=== Material to process ===
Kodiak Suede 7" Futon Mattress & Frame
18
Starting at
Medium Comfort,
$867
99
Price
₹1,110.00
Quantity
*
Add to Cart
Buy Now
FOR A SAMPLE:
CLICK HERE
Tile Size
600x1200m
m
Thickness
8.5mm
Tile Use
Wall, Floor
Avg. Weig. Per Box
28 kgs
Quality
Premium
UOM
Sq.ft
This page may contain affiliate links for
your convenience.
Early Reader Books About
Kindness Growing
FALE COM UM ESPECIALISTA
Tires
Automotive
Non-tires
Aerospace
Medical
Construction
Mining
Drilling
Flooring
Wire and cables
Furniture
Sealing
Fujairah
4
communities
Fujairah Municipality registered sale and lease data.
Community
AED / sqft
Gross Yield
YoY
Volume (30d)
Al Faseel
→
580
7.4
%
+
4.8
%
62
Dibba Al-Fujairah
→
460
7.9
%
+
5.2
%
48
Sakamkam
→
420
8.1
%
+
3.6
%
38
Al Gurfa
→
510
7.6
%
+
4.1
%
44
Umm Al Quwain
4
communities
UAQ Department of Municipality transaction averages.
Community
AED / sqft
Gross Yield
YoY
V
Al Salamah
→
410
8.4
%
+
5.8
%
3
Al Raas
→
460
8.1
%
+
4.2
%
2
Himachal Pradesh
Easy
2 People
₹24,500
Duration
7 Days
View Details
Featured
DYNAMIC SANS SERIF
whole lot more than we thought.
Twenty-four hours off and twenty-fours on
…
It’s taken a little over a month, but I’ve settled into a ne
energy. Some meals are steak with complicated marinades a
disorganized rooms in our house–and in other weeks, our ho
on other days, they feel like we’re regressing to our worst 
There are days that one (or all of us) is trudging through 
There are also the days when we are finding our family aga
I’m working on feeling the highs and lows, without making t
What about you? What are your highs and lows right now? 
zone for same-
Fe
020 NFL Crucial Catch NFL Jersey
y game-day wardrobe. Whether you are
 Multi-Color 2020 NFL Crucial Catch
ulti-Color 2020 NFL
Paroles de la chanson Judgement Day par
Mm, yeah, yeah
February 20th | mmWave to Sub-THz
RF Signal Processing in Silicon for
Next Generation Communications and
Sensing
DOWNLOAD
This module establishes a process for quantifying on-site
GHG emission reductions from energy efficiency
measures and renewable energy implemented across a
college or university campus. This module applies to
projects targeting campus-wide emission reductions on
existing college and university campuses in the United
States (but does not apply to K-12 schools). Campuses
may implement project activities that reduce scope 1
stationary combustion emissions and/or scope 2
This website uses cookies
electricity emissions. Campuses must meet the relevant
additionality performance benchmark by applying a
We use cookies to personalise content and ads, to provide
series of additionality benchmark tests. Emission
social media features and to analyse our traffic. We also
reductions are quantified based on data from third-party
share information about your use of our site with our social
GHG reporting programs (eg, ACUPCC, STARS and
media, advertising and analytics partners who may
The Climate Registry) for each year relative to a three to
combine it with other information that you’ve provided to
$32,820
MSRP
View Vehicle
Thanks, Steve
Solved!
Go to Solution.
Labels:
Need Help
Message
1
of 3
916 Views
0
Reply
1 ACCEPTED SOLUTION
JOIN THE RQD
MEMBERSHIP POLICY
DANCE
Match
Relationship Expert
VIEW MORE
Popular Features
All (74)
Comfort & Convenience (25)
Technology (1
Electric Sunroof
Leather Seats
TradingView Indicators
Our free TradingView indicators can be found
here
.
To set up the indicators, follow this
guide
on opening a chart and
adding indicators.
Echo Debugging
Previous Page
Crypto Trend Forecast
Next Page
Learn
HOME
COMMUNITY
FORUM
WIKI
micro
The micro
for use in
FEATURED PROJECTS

=== Exercise goal ===
Please return all of the entries exactly as they were given.

=== Answer space ===
Kodiak Suede 7" Futon Mattress & Frame
18
Starting at
Medium Comfort,
$867
99
Price
₹1,110.00
Quantity
*
Add to Cart
Buy Now
FOR A SAMPLE:
CLICK HERE
Tile Size
600x1200m
m
Thickness
8.5mm
Tile Use
Wall, Floor
Avg. Weig. Per Box
28 kgs
Quality
Premium
UOM
Sq.ft
This page may contain affiliate links for
your convenience.
Early Reader Books About
Kindness Growing
FALE COM UM ESPECIALISTA
Tires
Automotive
Non-tires
Aerospace
Medical
Construction
Mining
Drilling
Flooring
Wire and cables
Furniture
Sealing
Fujairah
4
communities
Fujairah Municipality registered sale and lease data.
Community
AED / sqft
Gross Yield
YoY
Volume (30d)
Al Faseel
→
580
7.4
%
+
4.8
%
62
Dibba Al-Fujairah
→
460
7.9
%
+
5.2
%
48
Sakamkam
→
420
8.1
%
+
3.6
%
38
Al Gurfa
→
510
7.6
%
+
4.1
%
44
Umm Al Quwain
4
communities
UAQ Department of Municipality transaction averages.
Community
AED / sqft
Gross Yield
YoY
V
Al Salamah
→
410
8.4
%
+
5.8
%
3
Al Raas
→
460
8.1
%
+
4.2
%
2
Himachal Pradesh
Easy
2 People
₹24,500
Duration
7 Days
View Details
Featured
DYNAMIC SANS SERIF
whole lot more than we thought.
Twenty-four hours off and twenty-fours on
…
It’s taken a little over a month, but I’ve settled into a ne
energy. Some meals are steak with complicated marinades a
disorganized rooms in our house–and in other weeks, our ho
on other days, they feel like we’re regressing to our worst 
There are days that one (or all of us) is trudging through 
There are also the days when we are finding our family aga
I’m working on feeling the highs and lows, without making t
What about you? What are your highs and lows right now? 
zone for same-
Fe
020 NFL Crucial Catch NFL Jersey
y game-day wardrobe. Whether you are
 Multi-Color 2020 NFL Crucial Catch
ulti-Color 2020 NFL
Paroles de la chanson Judgement Day par
Mm, yeah, yeah
February 20th | mmWave to Sub-THz
RF Signal Processing in Silicon for
Next Generation Communications and
Sensing
DOWNLOAD
This module establishes a process for quantifying on-site
GHG emission reductions from energy efficiency
measures and renewable energy implemented across a
college or university campus. This module applies to
projects targeting campus-wide emission reductions on
existing college and university campuses in the United
States (but does not apply to K-12 schools). Campuses
may implement project activities that reduce scope 1
stationary combustion emissions and/or scope 2
This website uses cookies
electricity emissions. Campuses must meet the relevant
additionality performance benchmark by applying a
We use cookies to personalise content and ads, to provide
series of additionality benchmark tests. Emission
social media features and to analyse our traffic. We also
reductions are quantified based on data from third-party
share information about your use of our site with our social
GHG reporting programs (eg, ACUPCC, STARS and
media, advertising and analytics partners who may
The Climate Registry) for each year relative to a three to
combine it with other information that you’ve provided to
$32,820
MSRP
View Vehicle
Thanks, Steve
Solved!
Go to Solution.
Labels:
Need Help
Message
1
of 3
916 Views
0
Reply
1 ACCEPTED SOLUTION
JOIN THE RQD
MEMBERSHIP POLICY
DANCE
Match
Relationship Expert
VIEW MORE
Popular Features
All (74)
Comfort & Convenience (25)
Technology (1
Electric Sunroof
Leather Seats
TradingView Indicators
Our free TradingView indicators can be found
here
.
To set up the indicators, follow this
guide
on opening a chart and
adding indicators.
Echo Debugging
Previous Page
Crypto Trend Forecast
Next Page
Learn
HOME
COMMUNITY
FORUM
WIKI
micro
The micro
for use in
FEATURED PROJECTS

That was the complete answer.